Ailum -A Banda Mais Bonita é uma banda intérprete, rearranja e faz versões de artistas e compositores brasileiros. Dentro da banda, somos cinco músicos com pensamentos e com bagagens diferentes. Ailum é Marano, filho de família gaúcha e paraibana que abre seu mundo pro mundo. O público que eu quero é o que acesse minha música sem preconceito, seja ele um neoayahuasqueiro ou um ateu. Nas possibilidades de agregar público nas redes sociais, por exemplo, procuro seguidores de Milton Nascimento e Gonzaguinha.

Joca Vidal – Você pretende realizar shows deste projeto?

Ailum -Sim! Mas pra realizar um show com uma sonoridade fiel ao disco e do jeito que quero, preciso de várias horas de estúdio de ensaio, cachês de músicos profissionais (mínimo 7 músicos), iluminador e técnico de som e por ai vai. Sabemos que o custo disso é muito alto.

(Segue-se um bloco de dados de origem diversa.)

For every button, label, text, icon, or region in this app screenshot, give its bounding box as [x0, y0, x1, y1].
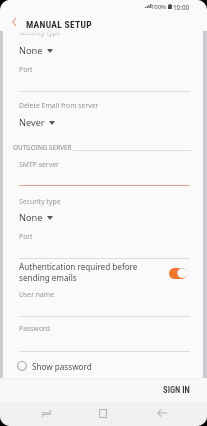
staticText: MANUAL SETUP [26, 19, 92, 30]
staticText: SMTP server [19, 160, 59, 169]
staticText: None [19, 44, 43, 57]
staticText: Security type [19, 197, 61, 206]
button[interactable]: Back [148, 401, 176, 425]
staticText: Port [19, 232, 33, 241]
staticText: 10:00 [173, 3, 190, 12]
staticText: Show password [32, 361, 92, 372]
staticText: Delete Email from server [19, 101, 99, 110]
staticText: Security type [19, 28, 61, 37]
staticText: None [19, 211, 43, 224]
button[interactable]: SIGN IN [155, 382, 197, 398]
staticText: Authentication required before sending e… [19, 261, 138, 283]
staticText: Password [19, 324, 50, 333]
button[interactable]: Authentication required, on [169, 268, 187, 279]
button[interactable]: Navigate up [0, 13, 25, 31]
staticText: 100% [151, 3, 167, 11]
staticText: User name [19, 290, 55, 299]
button[interactable]: Home [89, 401, 117, 425]
staticText: Never [19, 116, 45, 129]
staticText: SIGN IN [163, 385, 190, 395]
staticText: Port [19, 65, 33, 74]
button[interactable]: Recent apps [32, 401, 60, 425]
button[interactable]: Show password [0, 356, 207, 376]
staticText: OUTGOING SERVER [13, 143, 72, 152]
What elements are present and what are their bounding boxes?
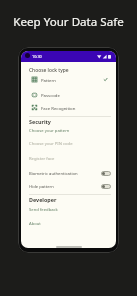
button[interactable]: Hide pattern (21, 181, 116, 192)
staticText: Face Recognition (41, 105, 76, 111)
button[interactable]: Face Recognition (21, 101, 116, 114)
staticText: Choose lock type (29, 67, 69, 74)
staticText: Register face (29, 156, 55, 162)
button[interactable]: Biometric authentication (21, 168, 116, 179)
button[interactable]: About (21, 218, 116, 229)
button[interactable]: Register face (21, 153, 116, 164)
staticText: Pattern (41, 77, 56, 83)
staticText: Biometric authentication (29, 171, 78, 177)
button[interactable]: Passcode (21, 88, 116, 101)
staticText: Passcode (41, 92, 60, 98)
button[interactable]: Pattern (21, 73, 116, 86)
staticText: Hide pattern (29, 184, 54, 190)
button[interactable]: Send feedback (21, 204, 116, 215)
staticText: About (29, 221, 41, 227)
staticText: 10:30 (32, 54, 42, 59)
button[interactable]: Choose your PIN code (21, 138, 116, 149)
button[interactable]: Choose your pattern (21, 125, 116, 136)
staticText: Choose your PIN code (29, 141, 73, 147)
staticText: Keep Your Data Safe (0, 14, 137, 30)
staticText: Choose your pattern (29, 128, 70, 134)
staticText: Send feedback (29, 207, 58, 213)
staticText: Developer (29, 196, 57, 203)
staticText: Security (29, 118, 51, 125)
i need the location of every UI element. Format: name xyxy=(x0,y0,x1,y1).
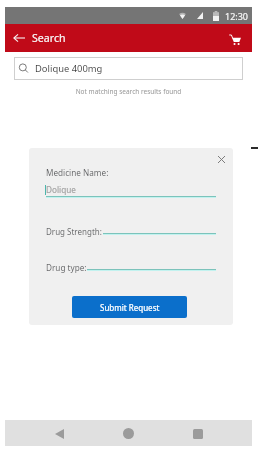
button[interactable]: Recent apps xyxy=(187,423,209,445)
staticText: Search xyxy=(32,31,66,45)
staticText: Not matching search results found xyxy=(5,87,252,96)
button[interactable]: Back xyxy=(10,29,28,47)
staticText: Drug Strength: xyxy=(46,226,102,237)
staticText: 12:30 xyxy=(225,10,249,22)
button[interactable]: Back xyxy=(48,423,70,445)
staticText: Drug type: xyxy=(46,262,87,273)
button[interactable]: Shopping cart xyxy=(228,32,242,46)
staticText: Submit Request xyxy=(100,302,160,313)
button[interactable]: Close xyxy=(214,152,228,166)
staticText: Medicine Name: xyxy=(46,167,109,178)
button[interactable]: Submit Request xyxy=(72,296,187,318)
button[interactable]: Home xyxy=(117,422,139,444)
staticText: Dolique xyxy=(46,184,76,195)
staticText: Dolique 400mg xyxy=(35,62,103,75)
button[interactable]: Dolique 400mg xyxy=(14,57,243,80)
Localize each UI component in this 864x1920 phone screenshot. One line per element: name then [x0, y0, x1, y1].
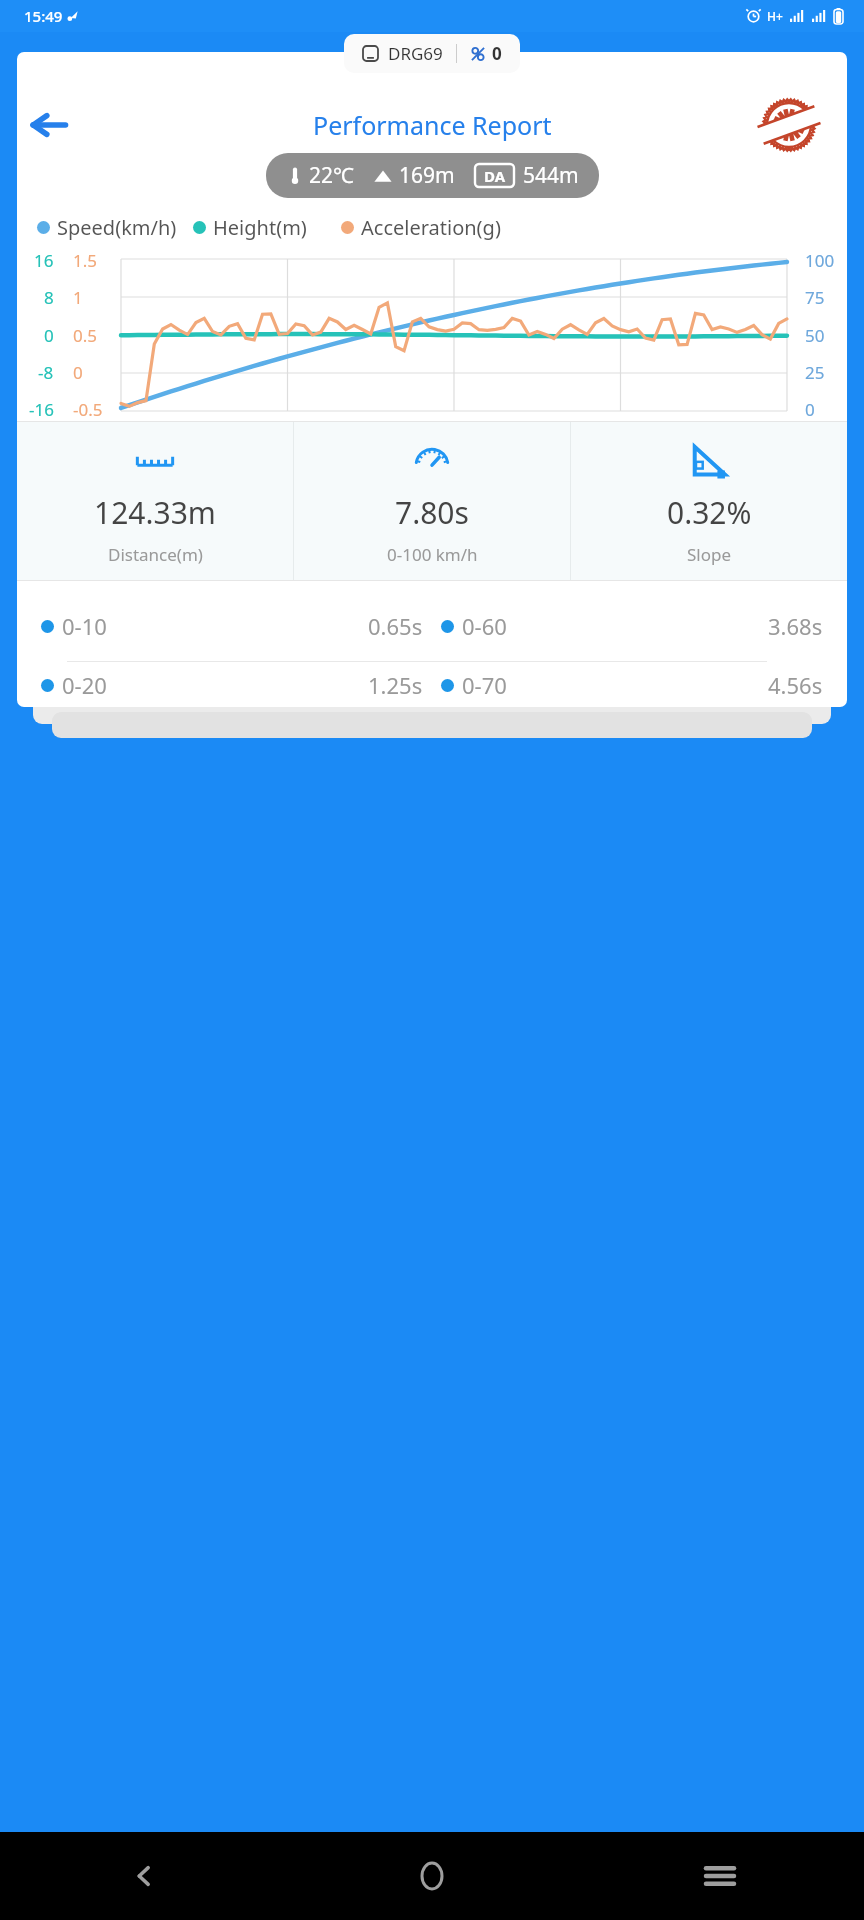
button[interactable]: 0-20 [17, 662, 847, 707]
staticText: Slope [687, 543, 732, 566]
staticText: 50 [805, 324, 825, 347]
staticText: 0 [805, 398, 815, 421]
staticText: 0-60 [462, 611, 507, 641]
staticText: 0 [492, 42, 502, 65]
button[interactable]: Back [0, 1832, 288, 1920]
button[interactable]: Recents [576, 1832, 864, 1920]
staticText: 1.25s [368, 670, 423, 700]
button[interactable]: 124.33m [17, 422, 293, 580]
staticText: -8 [38, 361, 54, 384]
staticText: Acceleration(g) [361, 214, 501, 241]
staticText: 0-100 km/h [387, 543, 478, 566]
button[interactable]: Back [31, 107, 67, 143]
staticText: 0-20 [62, 670, 107, 700]
staticText: 0-10 [62, 611, 107, 641]
button[interactable]: 0-10 [17, 591, 847, 661]
staticText: 15:49 [24, 6, 63, 26]
button[interactable]: Home [288, 1832, 576, 1920]
staticText: H+ [767, 8, 783, 24]
staticText: 25 [805, 361, 825, 384]
staticText: 8 [44, 286, 54, 309]
staticText: 4.56s [768, 670, 823, 700]
staticText: 544m [523, 161, 579, 190]
staticText: 169m [399, 161, 455, 190]
staticText: 22℃ [309, 161, 354, 190]
staticText: 16 [34, 249, 54, 272]
button[interactable]: 7.80s [294, 422, 570, 580]
staticText: 124.33m [94, 492, 216, 533]
button[interactable]: 22℃ [266, 153, 599, 198]
staticText: -16 [29, 398, 54, 421]
staticText: 3.68s [768, 611, 823, 641]
staticText: -0.5 [73, 398, 103, 421]
staticText: 1.5 [73, 249, 98, 272]
staticText: 7.80s [395, 492, 469, 533]
staticText: 0 [44, 324, 54, 347]
button[interactable]: 0.32% [571, 422, 847, 580]
staticText: 100 [805, 249, 835, 272]
staticText: DRG69 [388, 42, 443, 65]
staticText: Performance Report [313, 108, 552, 142]
staticText: Height(m) [213, 214, 307, 241]
button[interactable]: DRG69 [344, 34, 520, 73]
staticText: DA [484, 166, 506, 186]
staticText: Speed(km/h) [57, 214, 177, 241]
staticText: 0.5 [73, 324, 98, 347]
staticText: 0.32% [667, 492, 752, 533]
staticText: 0-70 [462, 670, 507, 700]
staticText: 1 [73, 286, 83, 309]
staticText: 0 [73, 361, 83, 384]
staticText: 75 [805, 286, 825, 309]
staticText: Distance(m) [108, 543, 203, 566]
staticText: 0.65s [368, 611, 423, 641]
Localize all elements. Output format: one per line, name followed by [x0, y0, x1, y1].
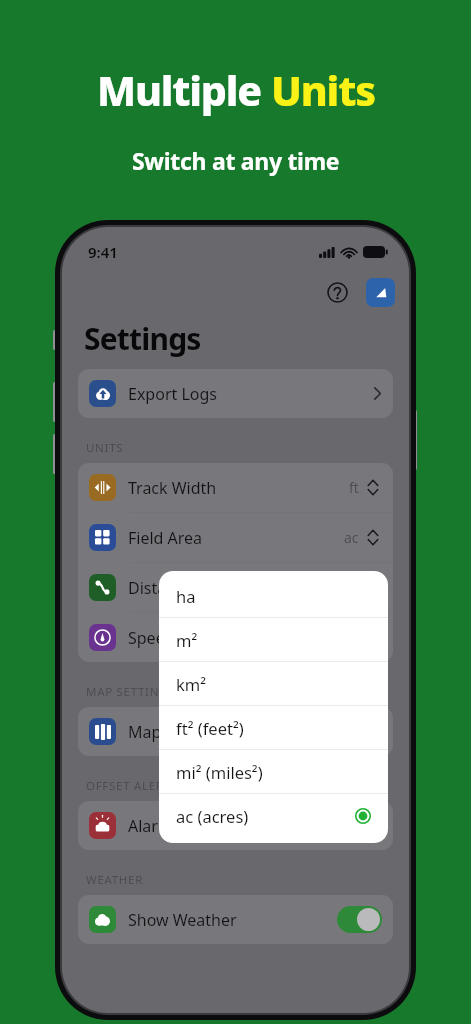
staticText: ft: [349, 478, 359, 497]
staticText: m²: [176, 629, 198, 651]
button[interactable]: ha: [159, 574, 388, 617]
staticText: Multiple: [97, 62, 271, 118]
staticText: ft² (feet²): [176, 717, 244, 739]
staticText: UNITS: [86, 440, 124, 456]
staticText: Show Weather: [128, 909, 237, 931]
button[interactable]: Show Weather: [78, 895, 393, 944]
staticText: km²: [176, 673, 207, 695]
staticText: Units: [271, 62, 375, 118]
staticText: Switch at any time: [132, 145, 340, 176]
staticText: Speed: [128, 627, 175, 649]
button[interactable]: Distance: [78, 563, 393, 612]
staticText: 9:41: [88, 242, 118, 262]
button[interactable]: Map Type: [78, 707, 393, 756]
staticText: Map Type: [128, 721, 202, 743]
button[interactable]: Speed: [78, 613, 393, 662]
button[interactable]: Export Logs: [78, 369, 393, 418]
button[interactable]: [337, 812, 382, 839]
button[interactable]: ac (acres): [159, 794, 388, 837]
button[interactable]: mi² (miles²): [159, 750, 388, 793]
button[interactable]: Edit: [366, 278, 395, 307]
button[interactable]: Help: [322, 277, 352, 307]
staticText: Settings: [84, 318, 201, 359]
staticText: mi² (miles²): [176, 761, 263, 783]
button[interactable]: m²: [159, 618, 388, 661]
staticText: MAP SETTINGS: [86, 684, 176, 700]
button[interactable]: ft² (feet²): [159, 706, 388, 749]
button[interactable]: Field Area: [78, 513, 393, 562]
staticText: WEATHER: [86, 872, 143, 888]
staticText: ac (acres): [176, 805, 249, 827]
button[interactable]: km²: [159, 662, 388, 705]
button[interactable]: [337, 906, 382, 933]
staticText: ac: [344, 528, 359, 547]
staticText: Alarm Sound: [128, 815, 226, 837]
button[interactable]: Alarm Sound: [78, 801, 393, 850]
staticText: Export Logs: [128, 383, 217, 405]
button[interactable]: Track Width: [78, 463, 393, 512]
staticText: Field Area: [128, 527, 203, 549]
staticText: Track Width: [128, 477, 217, 499]
staticText: OFFSET ALERT: [86, 778, 171, 794]
staticText: ha: [176, 585, 196, 607]
staticText: Distance: [128, 577, 193, 599]
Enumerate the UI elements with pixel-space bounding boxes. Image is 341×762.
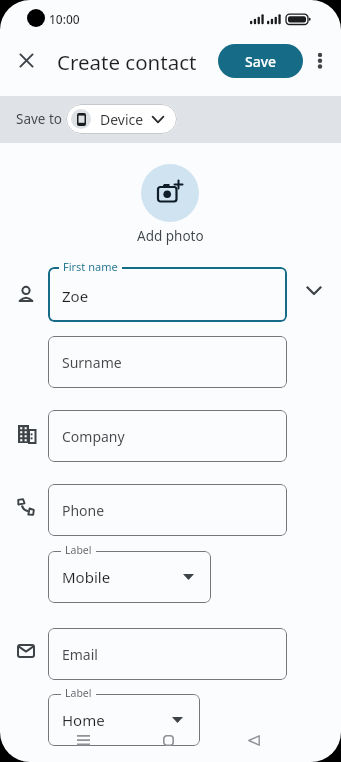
staticText: 10:00 [49,11,80,27]
staticText: Add photo [137,227,204,245]
button[interactable] [306,286,322,296]
button[interactable] [20,54,33,67]
staticText: Surname [62,353,122,372]
staticText: Zoe [62,286,89,306]
button[interactable]: Home [48,694,200,746]
button[interactable] [141,164,199,222]
button[interactable]: Mobile [48,551,211,603]
staticText: Phone [62,501,105,520]
button[interactable]: Surname [48,336,287,388]
staticText: Create contact [57,48,197,76]
staticText: Label [65,686,92,700]
staticText: Email [62,645,98,664]
button[interactable]: Email [48,628,287,680]
button[interactable] [313,45,329,77]
staticText: First name [63,259,118,274]
button[interactable]: Zoe [48,267,287,322]
button[interactable]: Company [48,410,287,462]
staticText: Device [100,110,144,129]
staticText: Save [245,52,277,71]
staticText: Company [62,427,125,446]
button[interactable] [248,735,260,746]
button[interactable] [77,735,90,745]
button[interactable]: Device [66,104,177,134]
button[interactable] [163,735,174,746]
staticText: Label [65,543,92,557]
staticText: Save to [16,110,63,128]
staticText: Home [62,710,105,730]
button[interactable]: Phone [48,484,287,536]
button[interactable]: Save [218,44,303,78]
staticText: Mobile [62,567,111,587]
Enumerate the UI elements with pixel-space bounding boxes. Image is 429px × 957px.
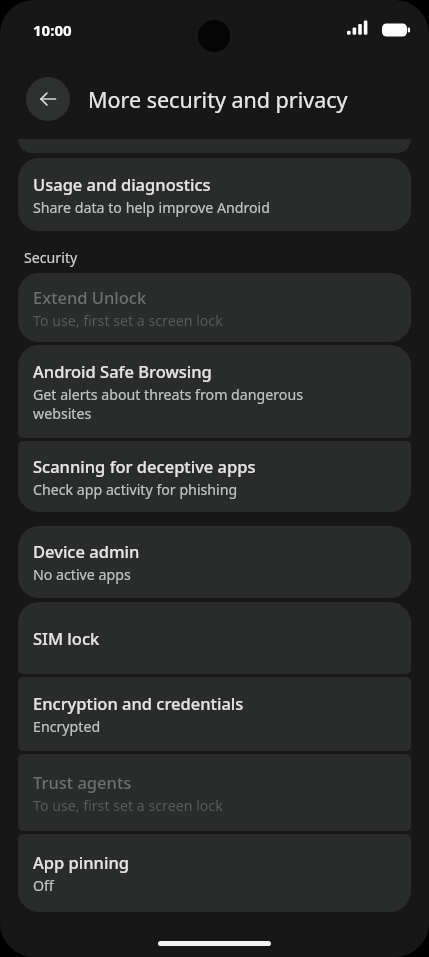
staticText: To use, first set a screen lock — [33, 311, 223, 330]
button[interactable]: Encryption and credentials — [18, 677, 411, 751]
staticText: Trust agents — [33, 771, 132, 793]
staticText: Usage and diagnostics — [33, 173, 211, 195]
staticText: Device admin — [33, 540, 140, 562]
button[interactable]: Android Safe Browsing — [18, 345, 411, 438]
staticText: Security — [24, 248, 78, 267]
button[interactable]: SIM lock — [18, 602, 411, 674]
staticText: Encryption and credentials — [33, 692, 244, 714]
staticText: To use, first set a screen lock — [33, 796, 223, 815]
staticText: Check app activity for phishing — [33, 480, 238, 499]
staticText: Share data to help improve Android — [33, 198, 271, 217]
staticText: App pinning — [33, 851, 129, 873]
button[interactable]: Back — [26, 77, 70, 121]
staticText: Scanning for deceptive apps — [33, 455, 256, 477]
button[interactable]: Extend Unlock — [18, 273, 411, 342]
staticText: Off — [33, 876, 54, 895]
staticText: SIM lock — [33, 627, 100, 649]
staticText: Extend Unlock — [33, 286, 147, 308]
button[interactable]: Usage and diagnostics — [18, 158, 411, 231]
button[interactable]: Device admin — [18, 526, 411, 598]
staticText: Get alerts about threats from dangerous … — [33, 385, 304, 423]
staticText: No active apps — [33, 565, 131, 584]
button[interactable]: Scanning for deceptive apps — [18, 441, 411, 512]
staticText: 10:00 — [33, 20, 72, 40]
staticText: Android Safe Browsing — [33, 360, 212, 382]
button[interactable]: Trust agents — [18, 754, 411, 831]
staticText: Encrypted — [33, 717, 101, 736]
button[interactable]: App pinning — [18, 834, 411, 912]
staticText: More security and privacy — [88, 85, 348, 114]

Digo isso com propriedade e humildade de músico e produtor. Já circulei por nosso Brasilzão com várias bandas, de norte a sul, na guerrilha, na raça e te digo uma coisa: é lindo de mais, rsrs! Grandes momentos e aprendizados. O lance é que hoje é bem mais difícil. Pra circular com um projeto assim, só via edital, Sesc, Sesi e cia. Como disse, o custo é alto! Mas pra não ficar dependente apenas dessa situação, a ideia é fazer um show mais enxuto (um trio ou quarteto), rearranjar algumas músicas e seguir em frente. É isso o que a maioria da bandas tem feito, tudo pra reduzir logística e custo. Engraçado que falar de música aqui, sempre passa por economia.